*TASK GOAL*: Gather up every line from the entries below that uses the word "Allande".

Extracted page text data:
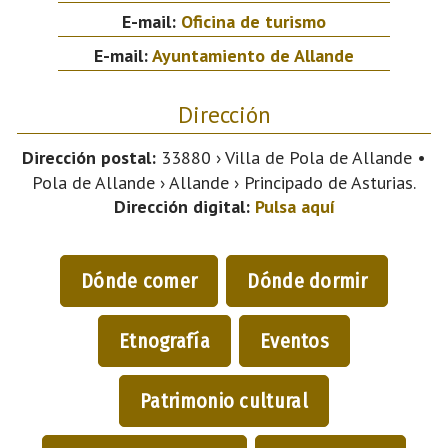
E-mail:
Oficina de turismo
E-mail:
Ayuntamiento de Allande
Dirección
Dirección postal:
33880 › Villa de Pola de Allande •
Pola de Allande › Allande › Principado de Asturias.
Dirección digital:
Pulsa aquí
Dónde comer
Dónde dormir
Etnografía
Eventos
Patrimonio cultural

*ANSWER TO THIS PROBLEM*:
Ayuntamiento de Allande
33880 › Villa de Pola de Allande •
Pola de Allande › Allande › Principado de Asturias.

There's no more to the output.